Clay begins to carry Kathy down the mountain, but she dies in his arms before they reach the exit, causing him to abandon any further attempt to escape, laying her body down and declaring he'll never leave her again. Will reluctantly allows the fuses to be lit, with the resulting explosion blocking the line and seemingly entombing Clay and Cathy in the mountain together forever.

==Cast==

- James Craig as Maj. Clay Clayburn
- Barbara Payton as Kathy Summers
- Guy Madison as Maj. Will Denning
- Barton MacLane as Sgt. Mac McCardle
- Robert Osterloh as Sgt. Harper
- Tom Fadden as Purdy
- Robert Easton as Jerry
- Louis Jean Heydt as Col. House
- Craig Stevens as Col. Braxton Summers
- Taylor Holmes as Albert Monroe
- Lewis Martin as Gen. Johnston
- Peter Brocco as Union corporal
- Dan White as Corp. Jennings

===Uncredited===

- Robert Clarke as Union officer
- Kenne Duncan as Union officer
- Roy Gordon as Lt. Col. Fitzgerald
- James Griffith as Union officer
- Myron Healey as Union lieutenant
- Todd Karns as Union captain
- Norman Leavitt as Confederate soldier
- Frank Marlowe as Confederate soldier
- Tom Monroe as Confederate soldier
- Billy Nelson as Union sergeant
- Steve Pendleton as Capt. Travis
- Denver Pyle as Union soldier
- Mickey Simpson as Jim Burns
- Ray Walker as Union officer
- Guy Wilkerson as Confederate sentry

==Production==
Drums in the Deep South was the first film produced by King Brothers Productions that was financed through selling shares. A total of 300,000 shares worth $300,000 were issued to more than 700 investors. The film ultimately cost $450,000.

The film was shot at the Samuel Goldwyn Studio and on location in Sonora, California. The railroad scenes were filmed on the Sierra Railroad in Tuolumne County, California.

==Soundtrack==
- "Dixie" (by Daniel Decatur Emmett)
- "Battle Hymn of the Republic" (by William Steffe)
- "Barbara Allen" (traditional)
- "Down by the Riverside"
- "The Old Gray Mare"

== Release ==
King Brothers Productions signed a distribution deal for Drums in the Deep South with RKO Pictures.

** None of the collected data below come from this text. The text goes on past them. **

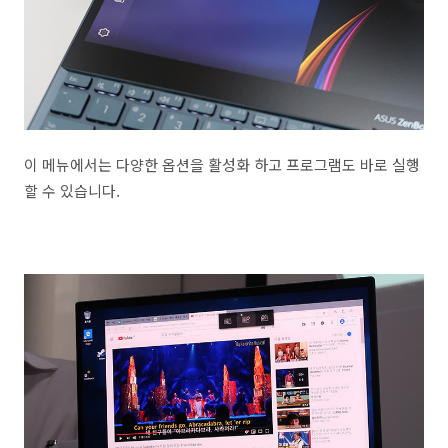
이 메뉴에서는 다양한 옵션을 활성화 하고 프로그램도 바로 실행
할 수 있습니다.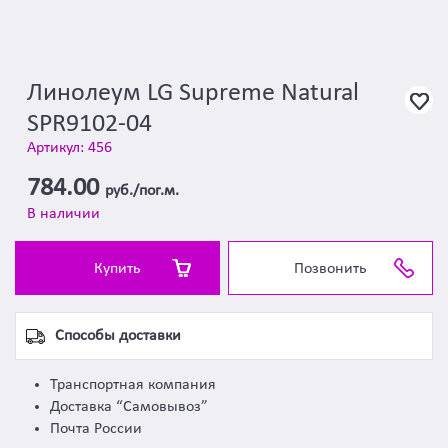
Линолеум LG Supreme Natural
SPR9102-04
Артикул: 456
784.00
руб./пог.м.
В наличии
Купить
Позвонить
Способы доставки
Транспортная компания
Доставка “Самовывоз”
Почта России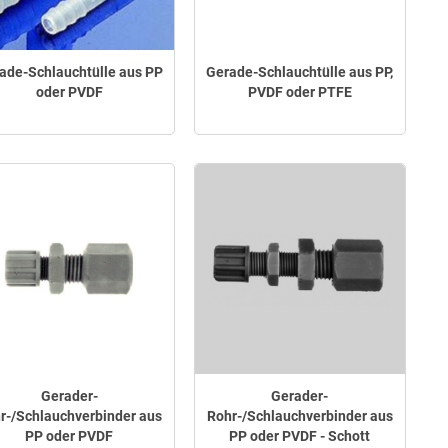
ade-Schlauchtülle aus PP
Gerade-Schlauchtülle aus PP,
oder PVDF
PVDF oder PTFE
Gerader-
Gerader-
r-/Schlauchverbinder aus
Rohr-/Schlauchverbinder aus
PP oder PVDF
PP oder PVDF - Schott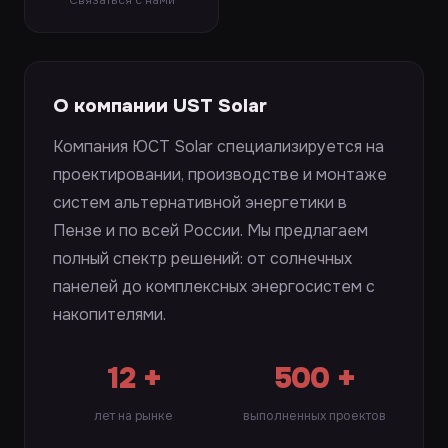
Связаться с нами
О компании UST Solar
Компания ЮСТ Solar специализируется на
проектировании, производстве и монтаже
систем альтернативной энергетики в
Пензе и по всей России. Мы предлагаем
полный спектр решений: от солнечных
панелей до комплексных энергосистем с
накопителями.
12 +
500 +
лет на рынке
выполненных проектов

King Brothers later sued RKO Pictures for mismanaging the distribution and sale of the film, claiming $10,000 in damages.

The film's world premiere was held at the Rialto Theater in Atlanta on October 16, 1951. The city organized a multiday event that included a beauty pageant featuring entrants from each of the 13 states of the Confederacy. The prize was a seven-year film contract with King Brothers Productions and a tour of the United States and Europe. The winner of the pageant, Barbara Bracewell of Memphis, toured Europe but did not pursue a career in Hollywood, choosing instead to marry and raise a family. Mayor William B. Hartsfield acted as host for the festivities, as he had done for all Atlanta premieres since that of Gone with the Wind in 1939.

==Reception==
In a contemporary review for the Los Angeles Times, critic Philip K. Scheuer wrote: "The action saves 'Drums in the Deep South' and makes it a pretty fair little picture. Menzies' direction rates much higher in these scenes than in the more intimate sequences."

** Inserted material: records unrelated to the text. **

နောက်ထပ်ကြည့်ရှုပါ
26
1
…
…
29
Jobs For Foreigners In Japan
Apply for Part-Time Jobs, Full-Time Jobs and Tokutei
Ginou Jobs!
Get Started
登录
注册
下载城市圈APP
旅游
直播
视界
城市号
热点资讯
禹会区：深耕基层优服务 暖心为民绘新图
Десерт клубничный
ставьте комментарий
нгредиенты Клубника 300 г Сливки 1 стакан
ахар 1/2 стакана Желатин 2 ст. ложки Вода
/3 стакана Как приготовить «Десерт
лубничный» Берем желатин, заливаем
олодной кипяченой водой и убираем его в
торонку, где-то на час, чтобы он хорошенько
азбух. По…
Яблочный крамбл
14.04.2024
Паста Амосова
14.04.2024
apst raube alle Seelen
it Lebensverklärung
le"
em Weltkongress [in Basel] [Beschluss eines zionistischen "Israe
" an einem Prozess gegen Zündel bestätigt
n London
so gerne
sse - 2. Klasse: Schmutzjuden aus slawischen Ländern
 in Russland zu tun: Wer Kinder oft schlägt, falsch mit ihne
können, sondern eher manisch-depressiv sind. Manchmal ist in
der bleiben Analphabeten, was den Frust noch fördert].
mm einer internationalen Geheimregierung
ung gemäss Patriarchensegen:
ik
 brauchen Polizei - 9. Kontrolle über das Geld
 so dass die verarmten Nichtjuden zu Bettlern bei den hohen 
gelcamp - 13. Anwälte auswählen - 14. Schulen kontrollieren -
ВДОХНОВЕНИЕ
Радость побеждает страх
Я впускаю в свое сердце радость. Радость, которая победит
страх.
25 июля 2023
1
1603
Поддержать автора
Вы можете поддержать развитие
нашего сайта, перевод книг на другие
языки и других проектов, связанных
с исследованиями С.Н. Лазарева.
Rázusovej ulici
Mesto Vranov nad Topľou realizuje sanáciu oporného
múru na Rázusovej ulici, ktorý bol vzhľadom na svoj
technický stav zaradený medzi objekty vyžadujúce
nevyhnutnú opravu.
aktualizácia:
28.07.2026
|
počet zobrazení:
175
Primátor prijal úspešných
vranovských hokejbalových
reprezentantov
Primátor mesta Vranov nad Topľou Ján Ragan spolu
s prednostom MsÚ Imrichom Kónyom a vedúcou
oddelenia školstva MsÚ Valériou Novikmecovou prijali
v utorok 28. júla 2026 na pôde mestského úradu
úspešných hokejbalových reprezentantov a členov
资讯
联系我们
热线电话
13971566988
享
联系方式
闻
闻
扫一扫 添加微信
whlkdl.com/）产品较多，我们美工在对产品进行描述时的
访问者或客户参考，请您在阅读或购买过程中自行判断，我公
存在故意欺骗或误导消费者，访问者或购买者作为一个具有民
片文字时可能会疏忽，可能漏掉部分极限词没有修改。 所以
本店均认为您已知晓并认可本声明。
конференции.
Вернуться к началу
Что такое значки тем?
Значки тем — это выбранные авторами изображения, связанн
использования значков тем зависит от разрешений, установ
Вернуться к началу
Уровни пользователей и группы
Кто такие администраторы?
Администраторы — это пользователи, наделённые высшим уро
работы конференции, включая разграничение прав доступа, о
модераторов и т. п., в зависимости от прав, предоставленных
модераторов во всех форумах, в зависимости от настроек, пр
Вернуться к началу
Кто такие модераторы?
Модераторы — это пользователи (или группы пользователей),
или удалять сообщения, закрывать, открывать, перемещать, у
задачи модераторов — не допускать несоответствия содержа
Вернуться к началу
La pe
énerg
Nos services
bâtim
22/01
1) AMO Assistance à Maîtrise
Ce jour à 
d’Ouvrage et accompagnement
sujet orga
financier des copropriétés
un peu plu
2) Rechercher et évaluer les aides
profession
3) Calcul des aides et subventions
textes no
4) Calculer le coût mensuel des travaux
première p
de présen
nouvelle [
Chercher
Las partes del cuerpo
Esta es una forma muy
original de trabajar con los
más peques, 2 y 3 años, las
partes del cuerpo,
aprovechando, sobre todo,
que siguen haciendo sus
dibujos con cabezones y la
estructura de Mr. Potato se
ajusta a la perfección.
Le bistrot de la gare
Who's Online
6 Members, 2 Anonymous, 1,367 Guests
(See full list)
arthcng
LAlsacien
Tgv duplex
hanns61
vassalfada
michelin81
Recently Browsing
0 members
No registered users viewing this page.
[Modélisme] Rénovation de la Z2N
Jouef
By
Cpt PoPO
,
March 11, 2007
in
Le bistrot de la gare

Reviewer Mildred Martin of The Philadelphia Inquirer wrote: "What passes for Southern accents in this one is astonishing to fans on both sides of the Mason-Dixon Line. But, for that matter, so is the dialogue, the direction and the performance as a whole. ... Not content with just designing the production, William Cameron Menzies also directed. He should have stopped when he was ahead."

== Legacy ==
King Brothers Productions announced plans to reunite James Craig, Guy Madison and Barbara Payton in a sequel film titled Murder March about Sherman's March to the Sea, but the film was never produced.